Stored data entries:
┄┄┄┄┄┄┄┄┄┄

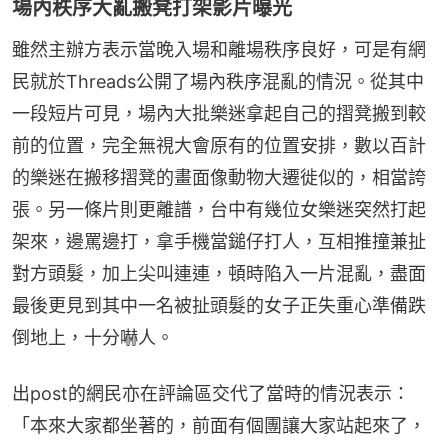
場內秩序大亂搬凳打架影片曝光
雖然主辦方表示當晚入場和離場秩序良好，可是有網
民就於Threads公開了場內秩序混亂的情況。從其中
一段短片可見，場內大批樂迷拿起自己的摺凳搬到較
前的位置，完全無視大會原有的位置安排，數以百計
的樂迷在搬移摺凳的畫面像動物大遷徙似的，相當誇
張。另一條片則更離譜，台中有幾位女樂迷突然打起
架來，邊罵邊打，拿手機當鎚仔打人，互相推撞兼扯
對方頭髮，加上尖叫連連，頓時陷入一片混亂，盡面
最後更見到其中一名被扯頭髮的女子正失重心準備跌
倒地上，十分嚇人。
出post的網民亦在評論區交代了當時的情況表示：
「本來大家都坐著的，前面有個團讓大家站起來了，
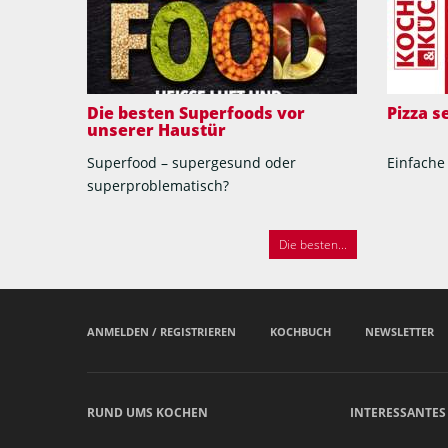
Die besten Superfoods vor
Pizza 
unserer Haustür
Superfood – supergesund oder
Einfache
superproblematisch?
Die besten...
ANMELDEN / REGISTRIEREN
KOCHBUCH
NEWSLETTER
RUND UMS KOCHEN
INTERESSANTES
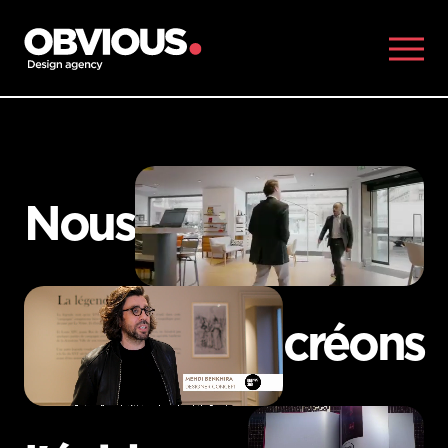
ET SI…?
CONTACTEZ-NOUS !
CONTACTEZ-NOUS !
Nous créons l'évidence
.
Nous
créons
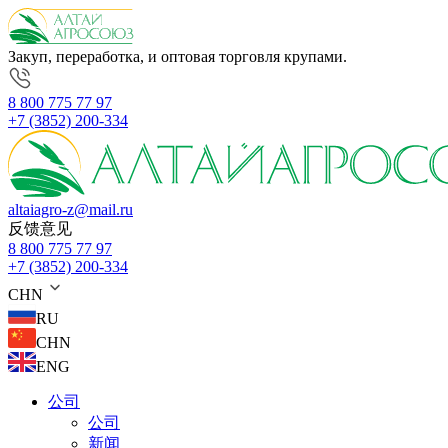
Закуп, переработка, и оптовая торговля крупами.
8 800 775 77 97
+7 (3852) 200-334
altaiagro-z@mail.ru
反馈意见
8 800 775 77 97
+7 (3852) 200-334
CHN
RU
CHN
ENG
公司
公司
新闻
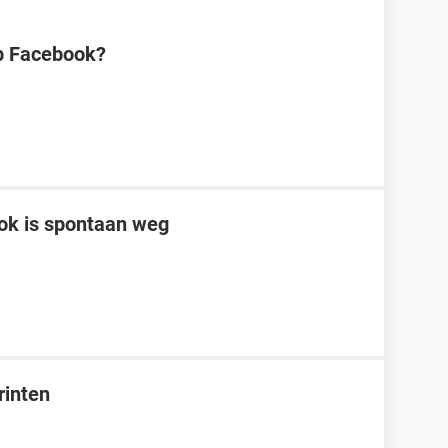
op Facebook?
ook is spontaan weg
rinten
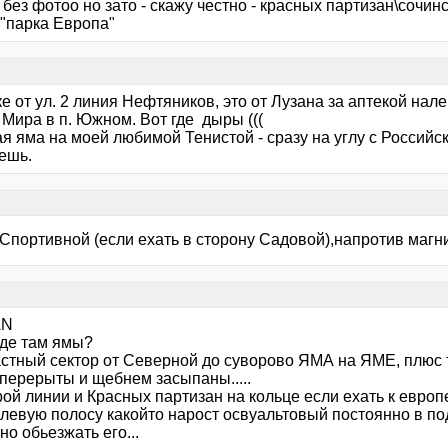
 без фотоо но зато - скажу честно - красных партизан\сочин
 "парка Европа"
е от ул. 2 линия Нефтяников, это от Лузана за аптекой нале
. Мира в п. Южном. Вот где дыры (((
 яма на моей любимой Тенистой - сразу на углу с Российско
ешь.
Спортивной (если ехать в сторону Садовой),напротив магни
AN
 где там ямы?
астный сектор от Северной до суворово ЯМА на ЯМЕ, плюс 
 перерыты и щебнем засыпаны.....
ой линии и Красных партизан на кольце если ехать к европ
 левую полосу какойто нарост освуальтовый постоянно в по
но обьезжать его...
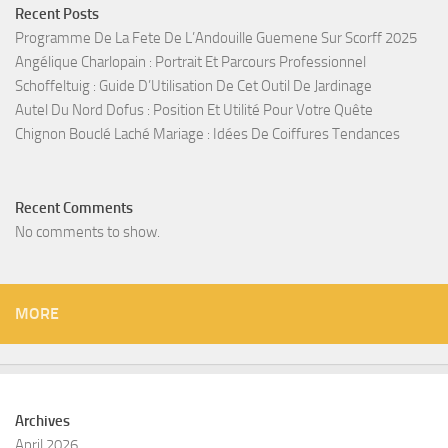
Recent Posts
Programme De La Fete De L’Andouille Guemene Sur Scorff 2025
Angélique Charlopain : Portrait Et Parcours Professionnel
Schoffeltuig : Guide D’Utilisation De Cet Outil De Jardinage
Autel Du Nord Dofus : Position Et Utilité Pour Votre Quête
Chignon Bouclé Laché Mariage : Idées De Coiffures Tendances
Recent Comments
No comments to show.
MORE
Archives
April 2026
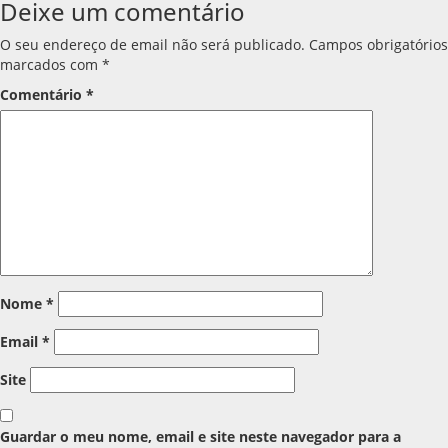
Deixe um comentário
O seu endereço de email não será publicado.
Campos obrigatórios
marcados com
*
Comentário
*
Nome
*
Email
*
Site
Guardar o meu nome, email e site neste navegador para a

┄┄┄┄┄┄┄┄┄┄

__Work to complete__: This exercise calls for a verbatim output of the entries, pictures omitted.

__Answer area__:
場內秩序大亂搬凳打架影片曝光
雖然主辦方表示當晚入場和離場秩序良好，可是有網
民就於Threads公開了場內秩序混亂的情況。從其中
一段短片可見，場內大批樂迷拿起自己的摺凳搬到較
前的位置，完全無視大會原有的位置安排，數以百計
的樂迷在搬移摺凳的畫面像動物大遷徙似的，相當誇
張。另一條片則更離譜，台中有幾位女樂迷突然打起
架來，邊罵邊打，拿手機當鎚仔打人，互相推撞兼扯
對方頭髮，加上尖叫連連，頓時陷入一片混亂，盡面
最後更見到其中一名被扯頭髮的女子正失重心準備跌
倒地上，十分嚇人。
出post的網民亦在評論區交代了當時的情況表示：
「本來大家都坐著的，前面有個團讓大家站起來了，
Die besten Superfoods vor
Pizza 
unserer Haustür
Superfood – supergesund oder
Einfache
superproblematisch?
Die besten...
ANMELDEN / REGISTRIEREN
KOCHBUCH
NEWSLETTER
RUND UMS KOCHEN
INTERESSANTES
ET SI…?
CONTACTEZ-NOUS !
CONTACTEZ-NOUS !
Nous créons l'évidence
.
Nous
créons
Закуп, переработка, и оптовая торговля крупами.
8 800 775 77 97
+7 (3852) 200-334
altaiagro-z@mail.ru
反馈意见
8 800 775 77 97
+7 (3852) 200-334
CHN
RU
CHN
ENG
公司
公司
新闻
op Facebook?
ook is spontaan weg
rinten
 без фотоо но зато - скажу честно - красных партизан\сочин
 "парка Европа"
е от ул. 2 линия Нефтяников, это от Лузана за аптекой нале
. Мира в п. Южном. Вот где дыры (((
 яма на моей любимой Тенистой - сразу на углу с Российско
ешь.
Спортивной (если ехать в сторону Садовой),напротив магни
AN
 где там ямы?
астный сектор от Северной до суворово ЯМА на ЯМЕ, плюс 
 перерыты и щебнем засыпаны.....
ой линии и Красных партизан на кольце если ехать к европ
 левую полосу какойто нарост освуальтовый постоянно в по
но обьезжать его...
Recent Posts
Programme De La Fete De L’Andouille Guemene Sur Scorff 2025
Angélique Charlopain : Portrait Et Parcours Professionnel
Schoffeltuig : Guide D’Utilisation De Cet Outil De Jardinage
Autel Du Nord Dofus : Position Et Utilité Pour Votre Quête
Chignon Bouclé Laché Mariage : Idées De Coiffures Tendances
Recent Comments
No comments to show.
MORE
Archives
April 2026
Deixe um comentário
O seu endereço de email não será publicado.
Campos obrigatórios
marcados com
*
Comentário
*
Nome
*
Email
*
Site
Guardar o meu nome, email e site neste navegador para a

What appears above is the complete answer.